This study provides key subgroup evidence for immunotherapy combinations in advanced cervical cancer, particularly demonstrating significant benefits in patients with low PD-L1 expression and those ineligible for bevacizumab, suggesting that Cadonilimab, as a bispecific antibody, may overcome current limitations of immunotherapy and offer insights into mechanisms of resistance to immune checkpoint inhibitors.
Literature Overview
This article, 'Cadonilimab plus chemotherapy with or without bevacizumab as first-line treatment for advanced cervical cancer: subgroup analyses from the COMPASSION-16 phase 3 trial,' published in Nature Communications, systematically investigates the consistency of efficacy of the PD-1/CTLA-4 bispecific antibody Cadonilimab combined with chemotherapy ± bevacizumab across different patient subgroups in the first-line treatment of advanced cervical cancer. Based on pre-specified subgroup analyses from the phase 3 COMPASSION-16 trial, this study further validates the robustness of the primary endpoints and provides high-level evidence for clinical individualized decision-making.Background Knowledge
Cervical cancer is the fourth most common malignant tumor among women worldwide, with a very poor prognosis for patients with advanced or metastatic disease, who have a median overall survival of only 13–17 months. Although PD-L1 expression is an important biomarker for current immunotherapies, the KEYNOTE-826 study showed that pembrolizumab significantly extends survival only in patients with PD-L1 CPS ≥1, leaving those with PD-L1-negative tumors without effective immunotherapy options. Additionally, approximately 40% of patients cannot receive bevacizumab due to contraindications, further limiting treatment choices. The current bottleneck in immune checkpoint inhibitor research lies in how to overcome PD-L1 expression dependency, limited efficacy of monotherapy, and toxicity associated with combination therapies. Cadonilimab, the first PD-1/CTLA-4 bispecific antibody globally to enter phase 3 clinical trials, theoretically enhances T-cell activation and infiltration by simultaneously blocking the PD-1 and CTLA-4 pathways, potentially achieving broader antitumor activity in tumors with low PD-L1 expression or a highly immunosuppressive microenvironment.

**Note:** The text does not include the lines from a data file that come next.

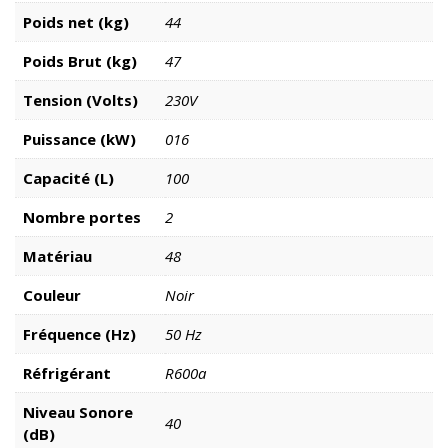
Poids net (kg)
44
Poids Brut (kg)
47
Tension (Volts)
230V
Puissance (kW)
016
Capacité (L)
100
Nombre portes
2
Matériau
48
Couleur
Noir
Fréquence (Hz)
50 Hz
Réfrigérant
R600a
Niveau Sonore
40
(dB)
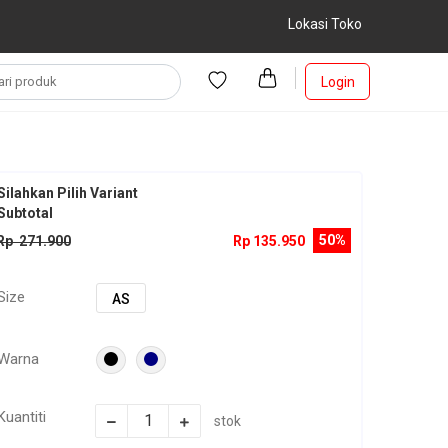
Lokasi Toko
Login
Silahkan Pilih Variant
Subtotal
50%
Rp 271.900
Rp 135.950
Size
AS
Warna
Kuantiti
stok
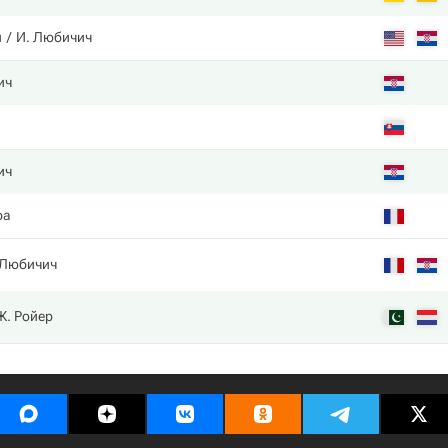
и
И. Любичич
ич
ич
ра
 Любичич
Ж. Ройер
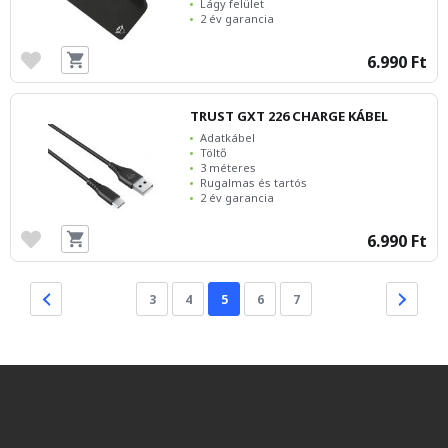
Lágy felület
2 év garancia
6.990 Ft
TRUST GXT 226 CHARGE KÁBEL
Adatkábel
Töltő
3 méteres
Rugalmas és tartós
2 év garancia
6.990 Ft
3
4
5
6
7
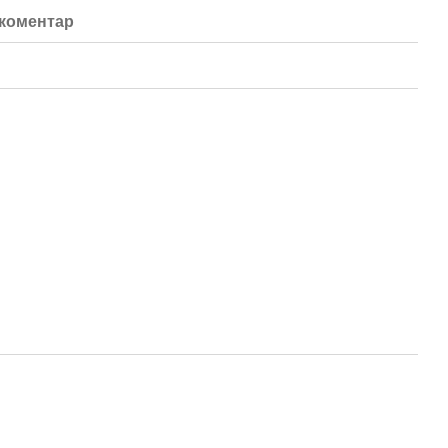
 коментар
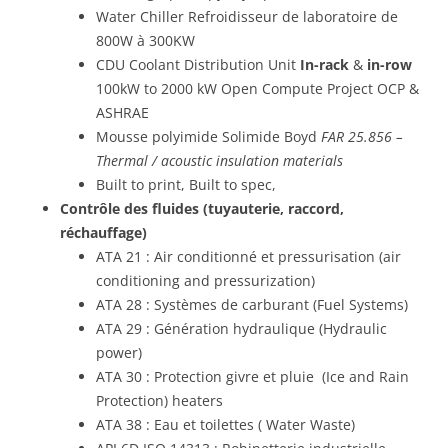
Water Chiller Refroidisseur de laboratoire de
800W à 300KW
CDU Coolant Distribution Unit
In-rack
&
in-row
100kW to 2000 kW Open Compute Project OCP &
ASHRAE
Mousse polyimide Solimide Boyd
FAR 25.856 –
Thermal / acoustic insulation materials
Built to print, Built to spec,
Contrôle des fluides (tuyauterie, raccord,
réchauffage)
ATA 21 : Air conditionné et pressurisation (air
conditioning and pressurization)
ATA 28 : Systèmes de carburant (Fuel Systems)
ATA 29 : Génération hydraulique (Hydraulic
power)
ATA 30 : Protection givre et pluie (Ice and Rain
Protection) heaters
ATA 38 : Eau et toilettes ( Water Waste)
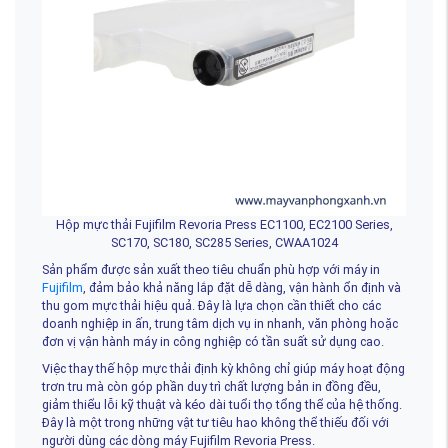
Hộp mực thải Fujifilm Revoria Press EC1100, EC2100 Series,
SC170, SC180, SC285 Series, CWAA1024
Sản phẩm được sản xuất theo tiêu chuẩn phù hợp với máy in
Fujifilm
, đảm bảo khả năng lắp đặt dễ dàng, vận hành ổn định và
thu gom mực thải hiệu quả. Đây là lựa chọn cần thiết cho các
doanh nghiệp in ấn, trung tâm dịch vụ in nhanh, văn phòng hoặc
đơn vị vận hành máy in công nghiệp có tần suất sử dụng cao.
Việc thay thế hộp mực thải định kỳ không chỉ giúp máy hoạt động
trơn tru mà còn góp phần duy trì chất lượng bản in đồng đều,
giảm thiểu lỗi kỹ thuật và kéo dài tuổi thọ tổng thể của hệ thống.
Đây là một trong những vật tư tiêu hao không thể thiếu đối với
người dùng các dòng máy Fujifilm Revoria Press.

This study systematically evaluates the consistency of Cadonilimab’s efficacy across subgroups, aiming to provide new strategies for patients with unmet clinical needs.

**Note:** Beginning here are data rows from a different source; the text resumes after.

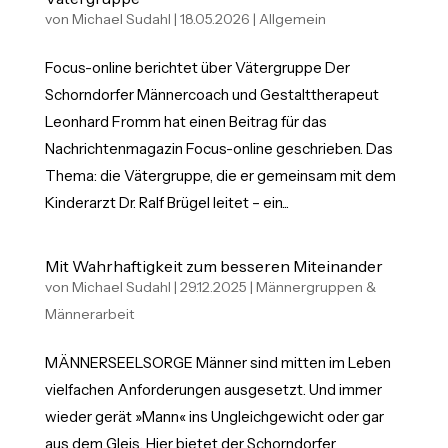
von
Michael Sudahl
|
18.05.2026
|
Allgemein
Focus-online berichtet über Vätergruppe Der
Schorndorfer Männercoach und Gestalttherapeut
Leonhard Fromm hat einen Beitrag für das
Nachrichtenmagazin Focus-online geschrieben. Das
Thema: die Vätergruppe, die er gemeinsam mit dem
Kinderarzt Dr. Ralf Brügel leitet – ein...
Mit Wahrhaftigkeit zum besseren Miteinander
von
Michael Sudahl
|
29.12.2025
|
Männergruppen &
Männerarbeit
MÄNNERSEELSORGE Männer sind mitten im Leben
vielfachen Anforderungen ausgesetzt. Und immer
wieder gerät »Mann« ins Ungleichgewicht oder gar
aus dem Gleis. Hier bietet der Schorndorfer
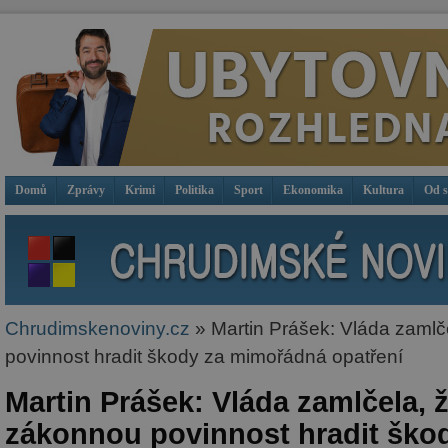
Domů
Zprávy
Krimi
Politika
Sport
Ekonomika
Kultura
Od 
Chrudimskenoviny.cz
» Martin Prášek: Vláda zaml
povinnost hradit škody za mimořádná opatření
Martin Prášek: Vláda zamlčela, 
zákonnou povinnost hradit ško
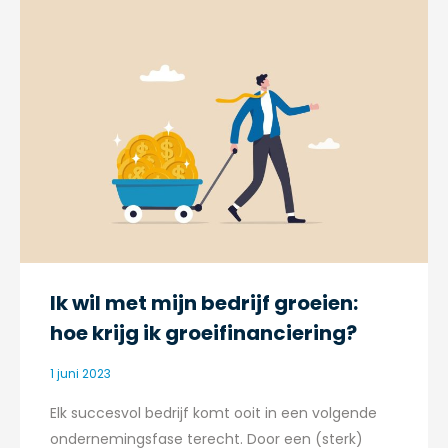
Ik wil met mijn bedrijf groeien:
hoe krijg ik groeifinanciering?
1 juni 2023
Elk succesvol bedrijf komt ooit in een volgende
ondernemingsfase terecht. Door een (sterk)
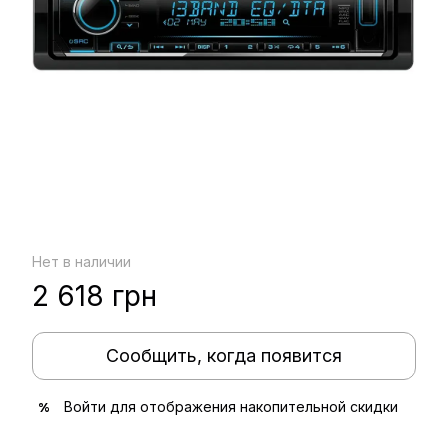
Нет в наличии
2 618 грн
Сообщить, когда появится
Войти
для отображения накопительной скидки
%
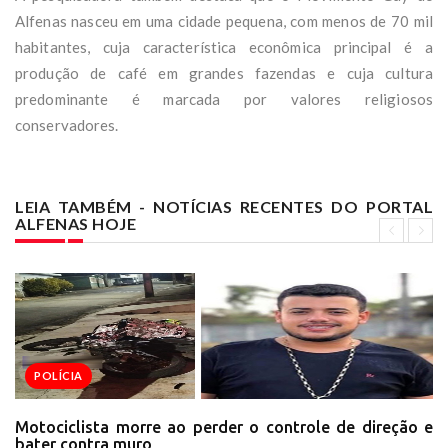
Alfenas nasceu em uma cidade pequena, com menos de 70 mil
habitantes, cuja característica econômica principal é a
produção de café em grandes fazendas e cuja cultura
predominante é marcada por valores religiosos
conservadores.
LEIA TAMBÉM - NOTÍCIAS RECENTES DO PORTAL
ALFENAS HOJE
POLÍCIA
Motociclista morre ao perder o controle de direção e
bater contra muro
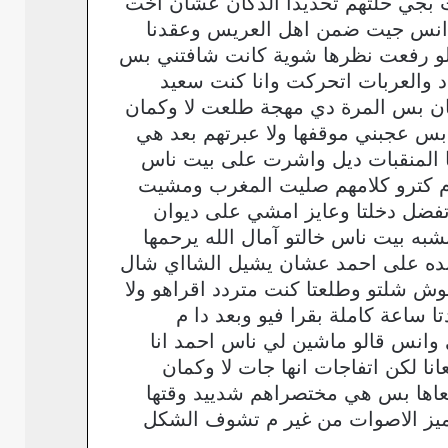
ت بجي حلتهم تحديدا الدكان عشان اخت
انس جيت ضمن اهل العريس وعقدنا
 لو رفعت نظرها شوية كانت شافتني بس
د والعربات اتحركت وانا كنت سعيد
ن بس المرة دي مهجة طلعت لا وكمان
بس عجبني موقفها ولا عبرتهم بعد هي
هنا المنقبات ديل واشرت على بيت ناس
ا م كترو كلامهم صليت المغرب ومشيت
اتفضل دخلتا وعايز امشي على ديوان
به بيت ناس خالتو آمال الله يرحمها
نده على احمد عشان يشيل الشااي شال
ش شلتو وطلعتا كنت متردد اقراهو ولا
ا ساعة كاملة بقرا فيو وبعد دا م
ي وانس قالو ماشين لي ناس احمد انا
ا لكن اتفاجات انها جات لا وكمان
و معاها بس هي مختصراهم شدييد وقتها
بتميز الاصوات من غير م تشوف الشكل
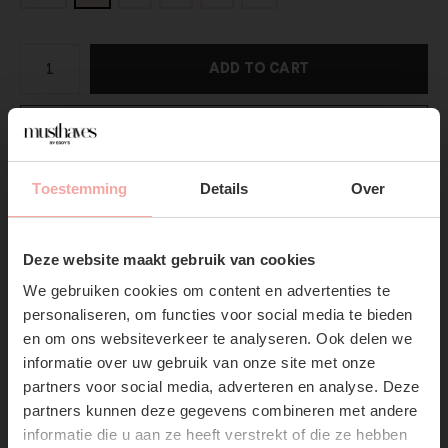
ADD TO CART
DIRECT BETALEN
Gratis verzending
Vanaf €75,-
Toestemming
Details
Over
SUBSCRIBE NOW & GET
Productpagina
10% OFF YOUR FIRST
Deze website maakt gebruik van cookies
ORDER!
Verzenden & Retourneren
We gebruiken cookies om content en advertenties te
Don't miss out on our trendy new drops or exclusive
personaliseren, om functies voor social media te bieden
discounts
en om ons websiteverkeer te analyseren. Ook delen we
informatie over uw gebruik van onze site met onze
partners voor social media, adverteren en analyse. Deze
partners kunnen deze gegevens combineren met andere
informatie die u aan ze heeft verstrekt of die ze hebben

Research Methods and Experiments
This study is based on the multicenter, double-blind, placebo-controlled phase 3 COMPASSION-16 trial, which enrolled 445 treatment-naïve patients with persistent, recurrent, or metastatic cervical cancer, randomly assigned in a 1:1 ratio to receive Cadonilimab plus chemotherapy ± bevacizumab or placebo. The primary analysis set was the full analysis set (FAS), with subgroup analyses performed using the Kaplan-Meier method and Cox regression models to evaluate progression-free survival (PFS), overall survival (OS), and objective response rate (ORR). Subgroups included bevacizumab use, prior concurrent chemoradiotherapy (CCRT), PD-L1 CPS (<1, ≥1, ≥10), baseline metastatic status, choice of platinum agent, and age (<65 vs ≥65 years). PFS was assessed by a central blinded independent review (BICR) to ensure objective endpoint evaluation. All patients received standard chemotherapy (paclitaxel + cisplatin/carboplatin), and the study design adequately controlled for potential confounding factors through stratified randomization for bevacizumab use and prior CCRT status.Key Conclusions and Perspectives
Research Significance and Prospects
This study brings important changes to the treatment landscape of advanced cervical cancer. The broad efficacy of Cadonilimab supports its use as a universal first-line regimen, particularly filling the therapeutic gap for patients with PD-L1-negative tumors and those intolerant to bevacizumab. Its bispecific mechanism may reshape the tumor microenvironment and enhance T-cell responses, offering new strategies to overcome immunotherapy resistance. Future research should further explore its potential in combination with other therapies, such as PARP inhibitors or therapeutic vaccines.
Conclusion
The subgroup analysis of COMPASSION-16 establishes Cadonilimab plus chemotherapy ± bevacizumab as a strong first-line treatment option for advanced cervical cancer. The significant benefits observed in patients with PD-L1-negative status, older age, or contraindications to bevacizumab highlight the unique advantages of bispecific antibodies in overcoming current limitations of immunotherapy. This study not only provides evidence for individualized clinical practice but also advances our understanding of tumor immune microenvironment heterogeneity. From bench to bedside, this achievement marks a move toward a more precise and inclusive era in cervical cancer treatment. Future efforts should focus on identifying predictive biomarkers to optimize patient selection and evaluating long-term safety and quality of life to fully establish its foundational role in cervical cancer care.